Items from a dataset:

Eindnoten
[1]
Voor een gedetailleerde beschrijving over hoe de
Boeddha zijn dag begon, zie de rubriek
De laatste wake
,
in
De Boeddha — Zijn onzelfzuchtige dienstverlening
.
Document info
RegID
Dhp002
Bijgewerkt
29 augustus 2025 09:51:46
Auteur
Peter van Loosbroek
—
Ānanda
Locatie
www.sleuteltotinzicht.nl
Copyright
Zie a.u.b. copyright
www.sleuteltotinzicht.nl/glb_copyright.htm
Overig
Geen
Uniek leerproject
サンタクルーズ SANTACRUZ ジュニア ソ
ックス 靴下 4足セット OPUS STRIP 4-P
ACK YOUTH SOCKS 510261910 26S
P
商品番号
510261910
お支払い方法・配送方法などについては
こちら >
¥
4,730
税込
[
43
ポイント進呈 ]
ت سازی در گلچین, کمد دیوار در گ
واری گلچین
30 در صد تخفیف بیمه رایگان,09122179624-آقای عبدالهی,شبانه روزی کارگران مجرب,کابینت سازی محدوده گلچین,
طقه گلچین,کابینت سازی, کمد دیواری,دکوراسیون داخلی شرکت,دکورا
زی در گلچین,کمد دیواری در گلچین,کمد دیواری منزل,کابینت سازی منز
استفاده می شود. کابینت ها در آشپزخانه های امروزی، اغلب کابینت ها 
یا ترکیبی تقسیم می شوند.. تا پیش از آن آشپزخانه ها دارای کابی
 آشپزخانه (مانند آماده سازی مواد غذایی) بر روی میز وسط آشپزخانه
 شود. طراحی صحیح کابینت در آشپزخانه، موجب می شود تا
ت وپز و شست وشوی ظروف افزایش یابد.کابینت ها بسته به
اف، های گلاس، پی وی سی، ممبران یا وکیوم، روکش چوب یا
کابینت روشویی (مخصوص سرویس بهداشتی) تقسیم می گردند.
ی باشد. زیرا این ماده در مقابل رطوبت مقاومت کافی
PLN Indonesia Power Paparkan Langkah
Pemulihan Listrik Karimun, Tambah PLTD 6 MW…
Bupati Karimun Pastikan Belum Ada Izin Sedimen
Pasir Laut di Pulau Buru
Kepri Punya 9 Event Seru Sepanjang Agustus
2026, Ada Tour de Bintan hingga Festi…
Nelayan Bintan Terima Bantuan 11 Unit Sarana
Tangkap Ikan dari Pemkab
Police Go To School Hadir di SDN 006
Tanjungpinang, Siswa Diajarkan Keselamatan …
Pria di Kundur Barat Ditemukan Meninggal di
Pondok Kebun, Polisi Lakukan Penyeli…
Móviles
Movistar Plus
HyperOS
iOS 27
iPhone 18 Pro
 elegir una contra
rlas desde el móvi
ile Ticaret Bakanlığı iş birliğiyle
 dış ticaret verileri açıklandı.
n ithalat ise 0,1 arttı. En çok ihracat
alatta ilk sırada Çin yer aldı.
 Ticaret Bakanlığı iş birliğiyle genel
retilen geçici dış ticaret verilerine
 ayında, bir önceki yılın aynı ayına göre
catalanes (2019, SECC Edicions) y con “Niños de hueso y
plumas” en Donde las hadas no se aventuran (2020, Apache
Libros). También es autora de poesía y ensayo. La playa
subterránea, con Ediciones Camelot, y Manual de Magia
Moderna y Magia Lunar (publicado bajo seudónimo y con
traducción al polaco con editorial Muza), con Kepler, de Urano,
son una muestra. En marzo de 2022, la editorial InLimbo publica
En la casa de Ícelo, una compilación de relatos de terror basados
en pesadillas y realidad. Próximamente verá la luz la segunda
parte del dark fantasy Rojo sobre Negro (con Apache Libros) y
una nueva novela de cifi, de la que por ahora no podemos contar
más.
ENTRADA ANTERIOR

> [What you should do]:
An answer is complete only when it holds every line above containing the string "Libros".

> [Answer box]:
Libros). También es autora de poesía y ensayo. La playa
parte del dark fantasy Rojo sobre Negro (con Apache Libros) y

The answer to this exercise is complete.